Without an optimised martech stack, companies struggle to deliver a consistent CX, leaving money on the table – a situation reported by 60 percent of marketing respondents in our survey.
Incorporating AI technology into the martech stack will be critical for marketers to create value and personalisation. Through AI, marketers can analyse larger amounts of personalised data to create personalised experiences. A total of 65 percent of marketing leaders agree that their businesses are not mature enough when it comes to personalising their customers’ experience; a clear sign for the need of AI driven CX.
Whilst AI makes decisions, ML makes predictions, particularly in relation to complex, non-linear patterns, accommodating the full spectrum of purchasing behaviour rather than just reiterating a binary choice. ML is now beginning to be applied to digital advertising and marketing, supplying personalised content, creating e-commerce recommendations, predicting customer churn, and creating new applications and informing C-level strategy.
An example of this is programmatic ad buying, where software is used to automate the buying and placement of online ads.
Over three quarters (77 percent) of respondents to our survey concede that their organisation needs support in order to implement and integrate machine learning. This support comes in the form of data. Successful ML implementation needs catalogued business processes. The C-suite needs to collect as much data as possible to help make strategic decisions. Automation and machine learning only work well when the available data can inform the correct decision.
However, we found that 66 percent of marketing leaders agree that their businesses are not mature enough when it comes to data and analytics (57 percent US vs 74 percent in the UK) and this disparity will slow AI adoption further.
Organisations need to address these disconnects within the martech stack; that’s data, analytics, AI and machine learning. With machine learning, organisations will finally see the importance of the data they’ve been collecting; identifying trends and informing key decisions.
To avoid CX failure, companies must rethink their CX priorities.

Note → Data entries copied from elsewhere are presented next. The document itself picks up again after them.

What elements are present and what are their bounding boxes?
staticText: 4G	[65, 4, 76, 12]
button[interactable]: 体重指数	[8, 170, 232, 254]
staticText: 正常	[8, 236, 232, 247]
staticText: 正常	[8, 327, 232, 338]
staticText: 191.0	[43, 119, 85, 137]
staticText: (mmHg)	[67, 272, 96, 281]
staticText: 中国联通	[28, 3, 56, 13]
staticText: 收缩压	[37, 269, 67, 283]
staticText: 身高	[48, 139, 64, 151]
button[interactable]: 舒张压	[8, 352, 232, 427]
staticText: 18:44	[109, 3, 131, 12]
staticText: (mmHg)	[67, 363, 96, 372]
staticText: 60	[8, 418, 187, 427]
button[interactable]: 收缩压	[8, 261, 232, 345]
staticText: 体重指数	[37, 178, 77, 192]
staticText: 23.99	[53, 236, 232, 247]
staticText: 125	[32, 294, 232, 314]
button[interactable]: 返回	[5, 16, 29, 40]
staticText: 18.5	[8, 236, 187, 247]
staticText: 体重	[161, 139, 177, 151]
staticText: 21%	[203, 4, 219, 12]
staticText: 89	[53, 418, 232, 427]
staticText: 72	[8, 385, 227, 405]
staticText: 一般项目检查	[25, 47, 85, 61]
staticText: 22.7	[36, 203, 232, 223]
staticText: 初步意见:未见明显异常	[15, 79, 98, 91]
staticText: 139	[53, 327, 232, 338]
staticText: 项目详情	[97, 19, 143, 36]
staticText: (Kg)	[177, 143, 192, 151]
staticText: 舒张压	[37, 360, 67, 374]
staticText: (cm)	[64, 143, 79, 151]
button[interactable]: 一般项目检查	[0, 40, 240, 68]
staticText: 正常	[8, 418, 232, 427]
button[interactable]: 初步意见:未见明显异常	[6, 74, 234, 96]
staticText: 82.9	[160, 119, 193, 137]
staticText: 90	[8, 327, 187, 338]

They need to start by gaining a better understanding of their customers, bringing emotion into the design of their customer journeys. They also need to carefully assess their digital as-is state before making technology decisions.

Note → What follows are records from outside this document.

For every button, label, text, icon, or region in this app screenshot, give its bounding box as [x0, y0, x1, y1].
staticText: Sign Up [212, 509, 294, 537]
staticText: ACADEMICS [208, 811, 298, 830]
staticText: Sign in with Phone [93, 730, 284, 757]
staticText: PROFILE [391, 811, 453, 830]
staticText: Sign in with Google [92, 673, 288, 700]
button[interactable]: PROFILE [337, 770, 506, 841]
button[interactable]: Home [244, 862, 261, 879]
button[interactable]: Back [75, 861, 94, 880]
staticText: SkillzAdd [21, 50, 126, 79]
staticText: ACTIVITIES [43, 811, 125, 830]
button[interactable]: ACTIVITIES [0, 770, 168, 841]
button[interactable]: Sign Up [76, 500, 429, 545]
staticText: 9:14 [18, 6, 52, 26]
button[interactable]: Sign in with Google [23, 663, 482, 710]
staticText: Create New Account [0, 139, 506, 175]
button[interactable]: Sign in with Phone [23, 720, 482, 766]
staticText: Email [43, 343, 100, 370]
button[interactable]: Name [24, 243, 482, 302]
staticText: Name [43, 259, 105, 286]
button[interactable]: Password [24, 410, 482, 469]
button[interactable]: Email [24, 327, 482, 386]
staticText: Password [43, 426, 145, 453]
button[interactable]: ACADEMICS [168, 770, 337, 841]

Furthermore, businesses need to rethink their martech priorities, leveraging AI, ML and analytics to build the foundations for successful CX. These technologies are key to helping identify customer needs, improving customer experiences and making marketing technology future ready. Increased collaboration between key IT and marketing leaders is also part of the equation, and identifying trusted partners is critical to building strong customer connections and helping these traditional cost centres transform themselves into core drivers of revenue.
To achieve success, organisations need to revise their team skills. In order to implement the best martech stack to improve CX, businesses will require a mix of skillsets integrating IT and marketing perspectives. IT decision makers need to think like marketers and vice versa, yet according to our research – there is a long way to go: 61 percent of IT respondents say marketing personnel do not receive martech training, and 70 percent of IT respondents want to improve their martech stacks but don’t know where to start.

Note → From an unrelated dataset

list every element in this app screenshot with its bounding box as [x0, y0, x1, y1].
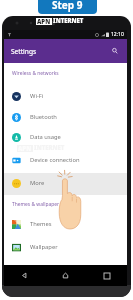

IT and marketing must align to leverage the right technology stack and co-create a digital strategy that prioritises a customer-centric, personalised approach. According to IDC, Worldwide spending on cognitive systems and AI will reach $57.6 billion in 2021. With AI informed cloud-based martech at the centre of considerable CX opportunities, companies will start to reap the benefits of driving a great customer experience fit for their future growth plans.